Before JDA's new terminal was built, Forest Service operations were housed in several modular units on airport grounds. The arrangement created congestion - particularly during the fire season, when outside firefighters and eight to 10 Forest Service helicopters and crews arrived for deployment. During peak season, 25 to 30 staff members, plus 30 additional vendor personnel, converged on the decentralized facilities.
The old modular buildings "were deteriorating and did not provide the fire and aviation programs adequate space," recalls Jeff Meyerholz, Forest Service airbase manager and unit aviation officer. Rising upkeep costs were also a factor encouraging change.
Now, Forest Service operations and offices occupy nearly the entire second floor of the terminal. The staff has expansive views of the airfield to oversee helicopter traffic. And firefighters prepare their equipment and gear packs for rappelling into burning areas in a 3,000-square-foot "ready room."
Educational sessions are held on the first floor, in a shared-use community room that can accommodate up to 80 people. During the early summer, 75 to 100 firefighters from around the nation attend the Forest Service's National Rappel Training Academy.
While the Forest Service and county agencies use the room free of charge, the airport also rents the room for public events such as meetings, weddings and receptions.
"The community has really gotten behind the facility," Anderson reports. "And the additional revenue is an added bonus."
A three-site RV pad with electrical and sewer hookups was built where the former terminal stood. Forest Service helicopter crews often park travel trailers there instead of staying in hotels about two miles away.
One of the stipulations attached to the funds received from the Forest Service was that the terminal be built with the goal of achieving Leadership in Energy and Environmental Design Silver certification. As a result, the new terminal includes green technologies and environmentally friendly materials. Notable elements include:
"This was the chance in a lifetime to build a facility that will last, while considering the efficiency and environmental friendliness of the materials used," relates CSHQA Senior Project Manager Steve Wakeman.
The biomass boiler uses wood pellets instead of wood chips, because pellets burn cleaner and hotter and are very efficient, he explains. A silo across the street from the terminal feeds pellets into the furnace.
"We are located in a Forest Service area where they cut slag to prevent fires," Wakeman notes. "A lot of times the slag would just be burned. Now, they can remove it, take it to the pellet plant located here in John Day and manufacture wood pellets."
Biomass boiler systems installed at JDA, Blue Mountain Hospital and two area schools have injected new life into the local lumber mill industry, notes Bentz. Their business helped Malheur Lumber, the last remaining mill in the area, secure American Recovery and Reinvestment Act funding to help build a pellet plant.

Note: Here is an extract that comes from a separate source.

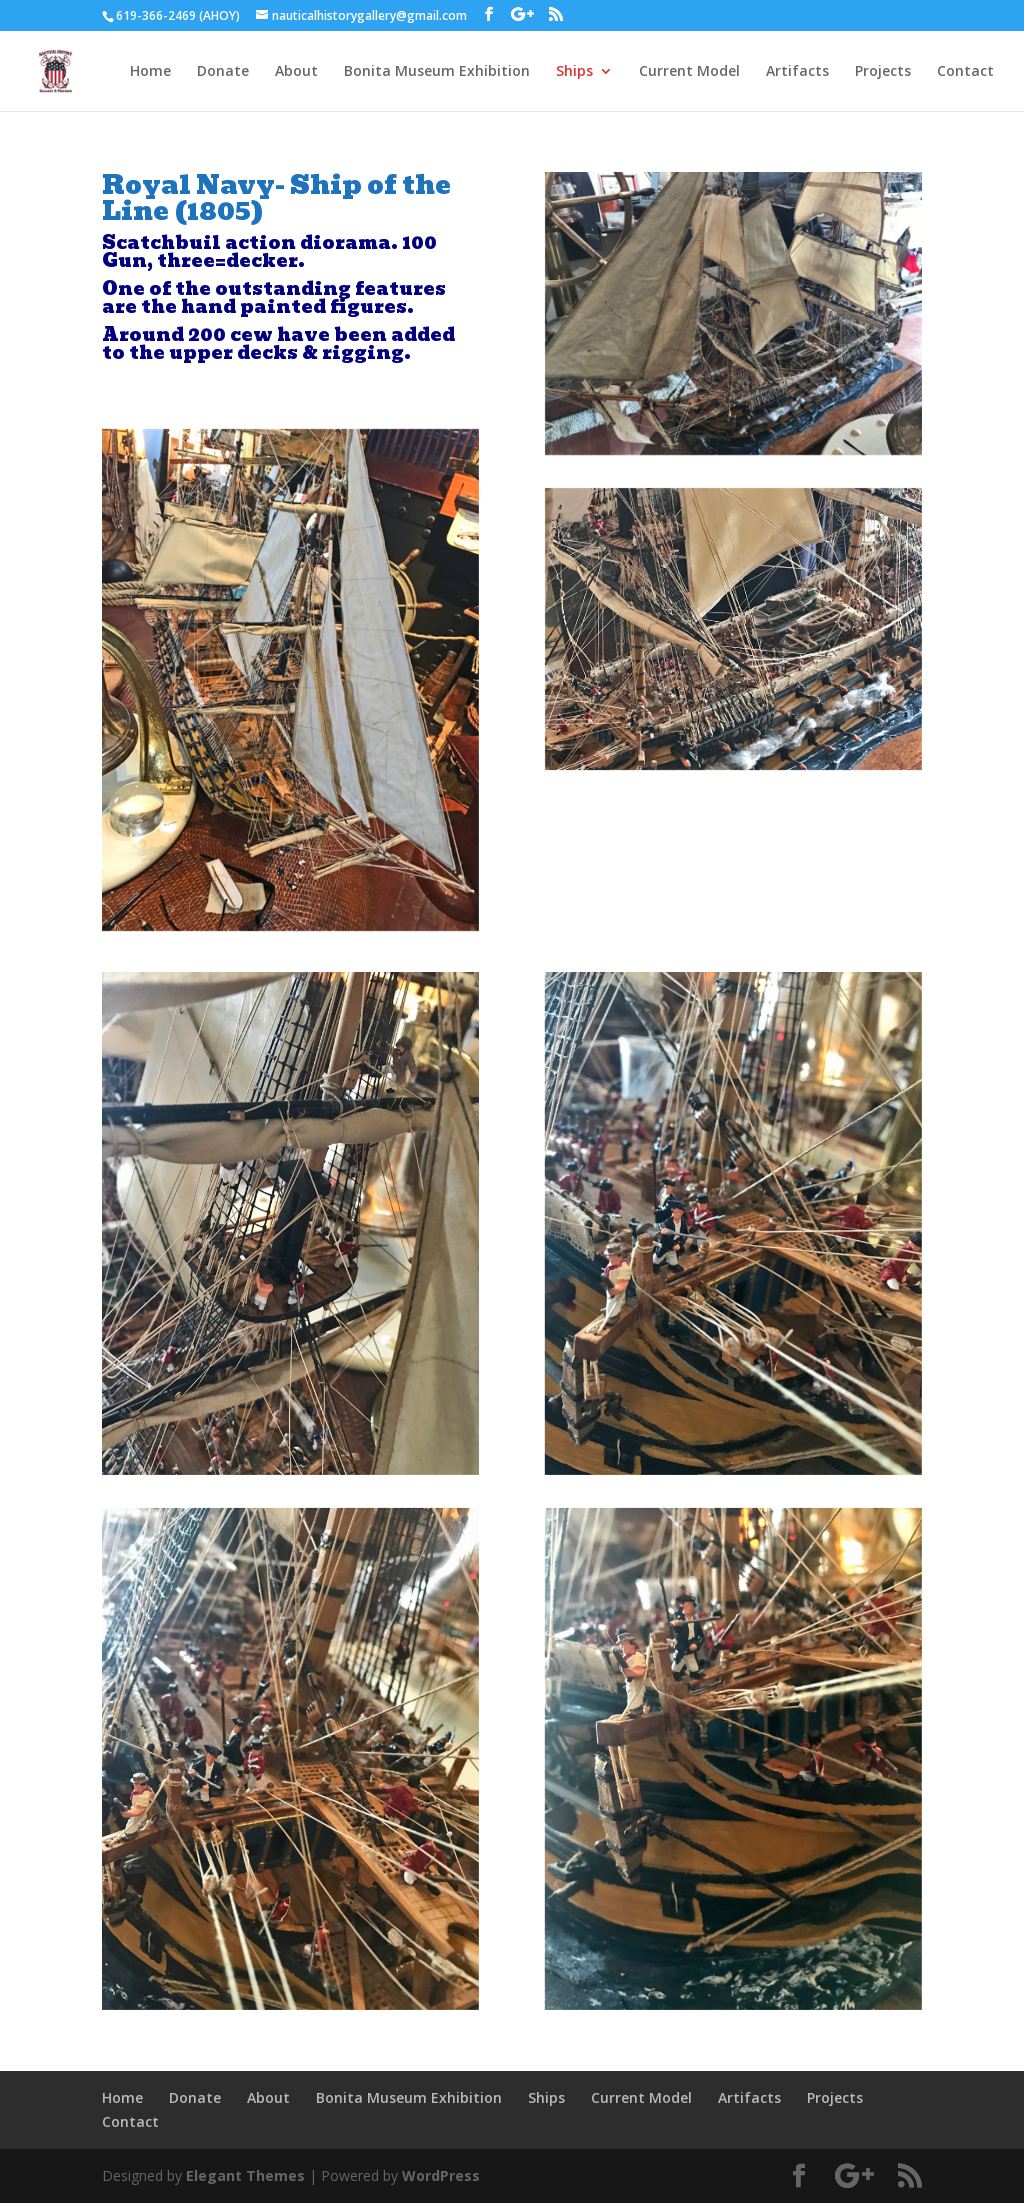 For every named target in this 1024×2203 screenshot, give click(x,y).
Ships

"At one time, we had nine lumber mills in the area," he recalls. "We've been hit hard by all the closings. To secure funding for the pellet plant, Malheur Lumber had to guarantee the state that it would remain open for at least five years. It's been two years now, and it looks like they're going to be able to keep going."

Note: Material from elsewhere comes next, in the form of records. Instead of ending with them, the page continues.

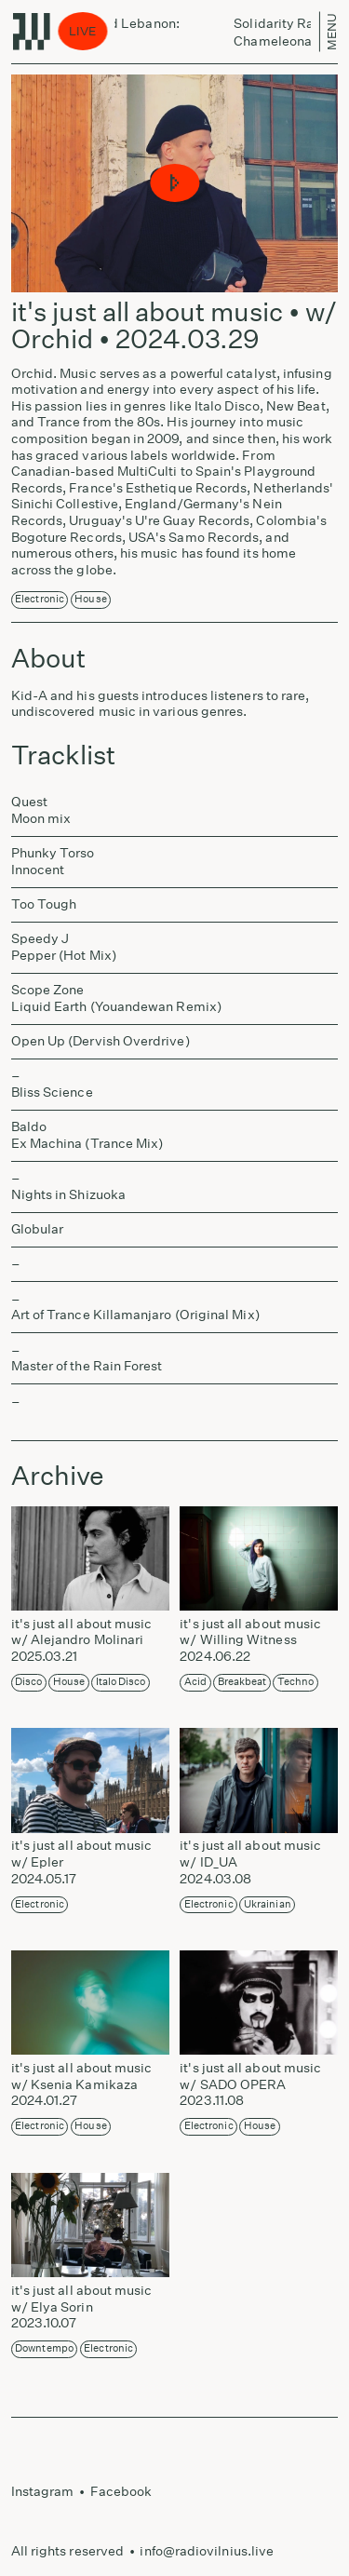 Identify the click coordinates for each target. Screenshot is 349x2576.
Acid (195, 1682)
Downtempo (44, 2348)
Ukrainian (267, 1904)
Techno (295, 1682)
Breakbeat (242, 1682)
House (90, 599)
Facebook (121, 2491)
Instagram (42, 2491)
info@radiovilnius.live (207, 2550)
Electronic (39, 599)
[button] (174, 184)
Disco (28, 1682)
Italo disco (121, 1682) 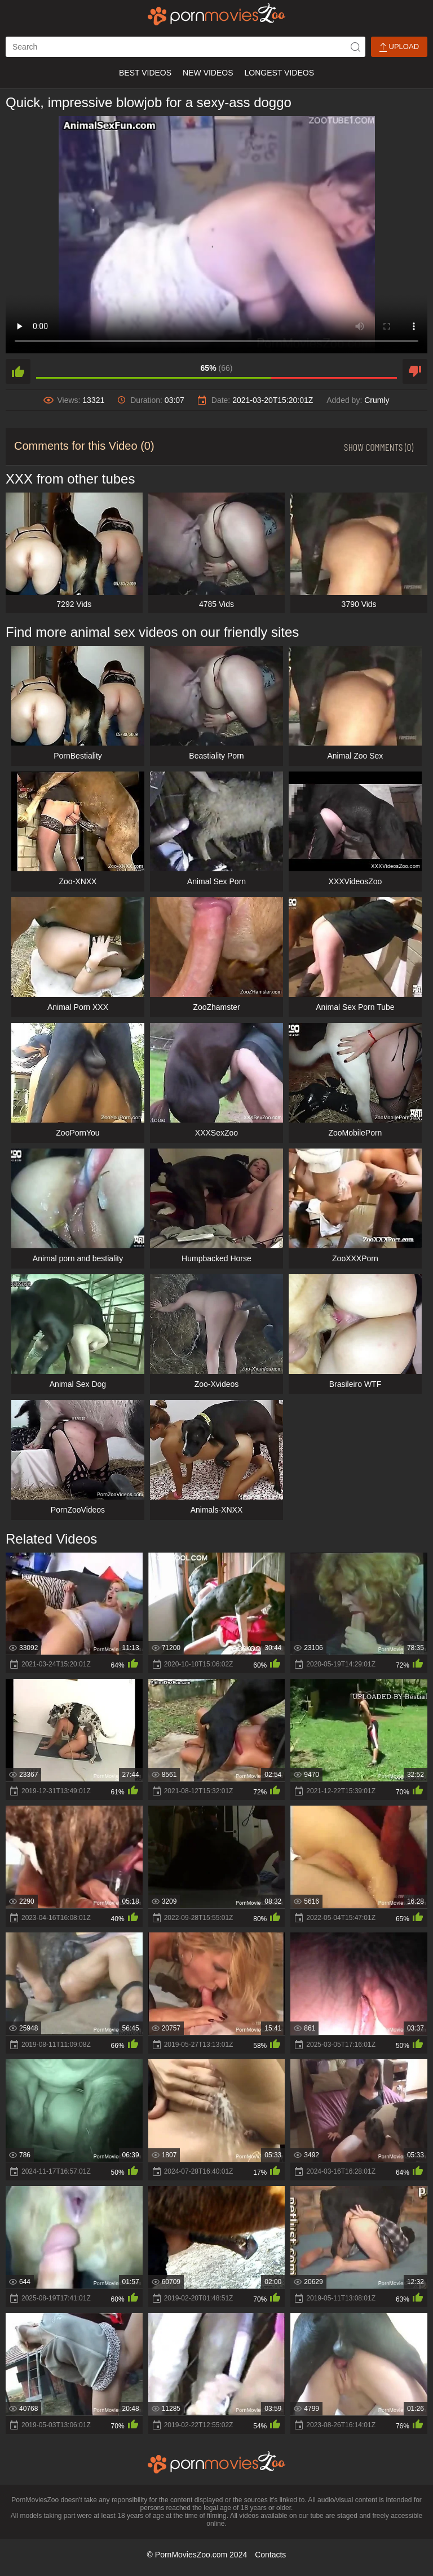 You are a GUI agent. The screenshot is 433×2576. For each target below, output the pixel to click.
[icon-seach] (355, 47)
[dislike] (415, 371)
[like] (18, 371)
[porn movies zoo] (217, 14)
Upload (399, 47)
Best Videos (145, 72)
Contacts (270, 2554)
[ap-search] (185, 47)
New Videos (208, 72)
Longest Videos (279, 72) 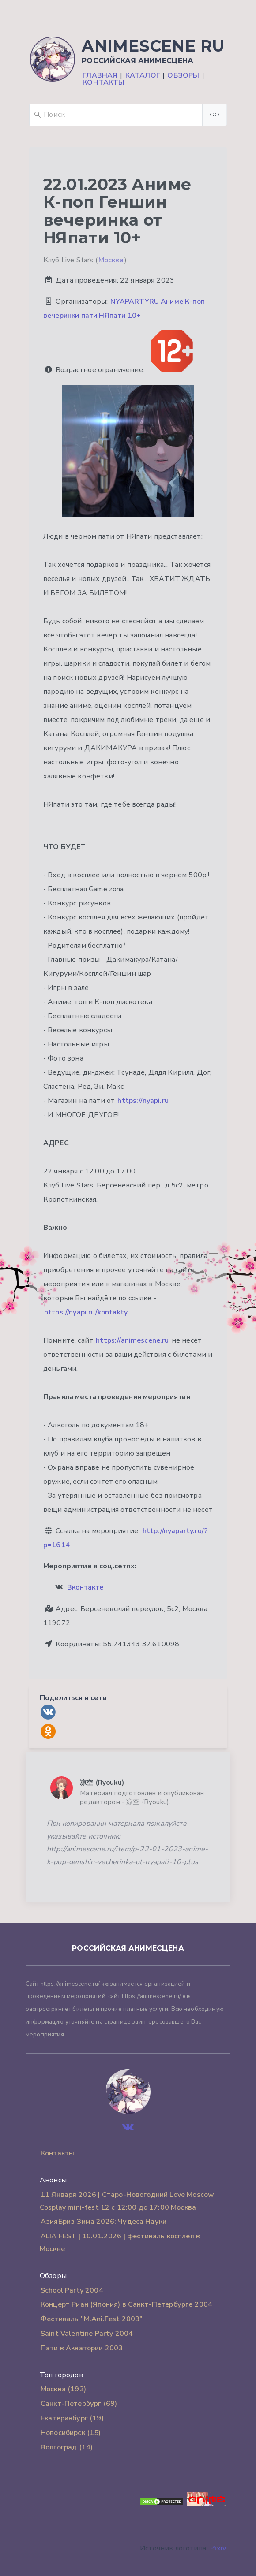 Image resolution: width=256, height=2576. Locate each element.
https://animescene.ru (132, 1340)
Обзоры (183, 75)
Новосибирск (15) (71, 2433)
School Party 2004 (72, 2290)
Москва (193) (63, 2389)
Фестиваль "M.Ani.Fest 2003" (92, 2319)
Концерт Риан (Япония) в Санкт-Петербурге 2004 (126, 2304)
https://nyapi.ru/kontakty (86, 1312)
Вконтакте (85, 1587)
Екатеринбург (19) (72, 2418)
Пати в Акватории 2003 (82, 2348)
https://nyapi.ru (143, 1101)
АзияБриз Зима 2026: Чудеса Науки (103, 2221)
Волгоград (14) (67, 2447)
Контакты (103, 82)
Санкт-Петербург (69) (79, 2403)
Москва (111, 260)
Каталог (142, 75)
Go (214, 114)
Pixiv (218, 2548)
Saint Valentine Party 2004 (87, 2333)
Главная (100, 75)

The new terminal also appears to be attracting new business to the area. Enviro Board Corp., a California firm that manufactures environmentally friendly building panels and housing systems, recently made a purchase offer for seven acres of land in the nearby industrial park. If it comes to fruition, the project is expected to bring 70 to 100 new jobs to the community.

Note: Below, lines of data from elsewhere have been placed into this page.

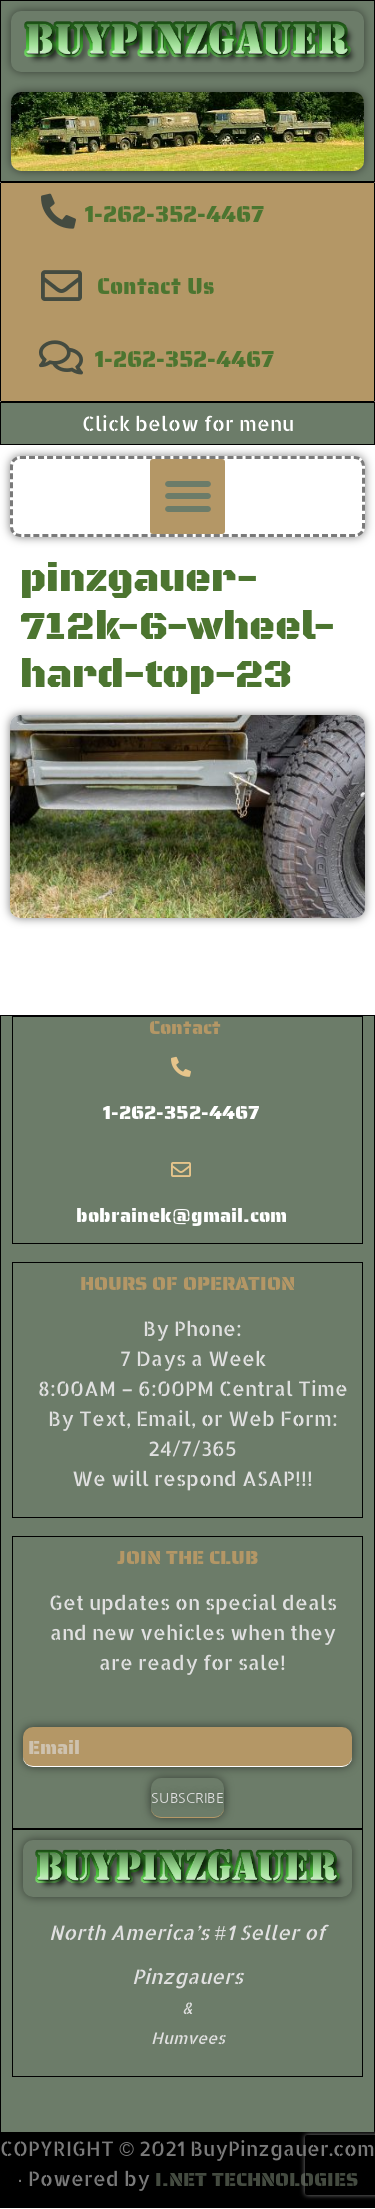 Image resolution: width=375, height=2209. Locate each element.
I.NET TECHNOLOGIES (256, 2179)
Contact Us (155, 286)
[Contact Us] (61, 285)
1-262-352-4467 (174, 214)
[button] (187, 496)
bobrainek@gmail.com (181, 1215)
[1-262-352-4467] (58, 210)
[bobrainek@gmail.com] (181, 1170)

"The airport is strategically located next to the industrial park," Bartlett explains. "Executives are able to get in and out easily with a small jet."
Meyerholz agrees, noting that the upgraded terminal enhances the airport and Forest Service's ability to provide outstanding service to the community. "The new facility is the result of a truly collaborative effort," he reflects. "Both Grant County and the Forest Service are winners. We have established an infrastructure for the future growth of the community, the airport and the Forest Service fire and aviation program."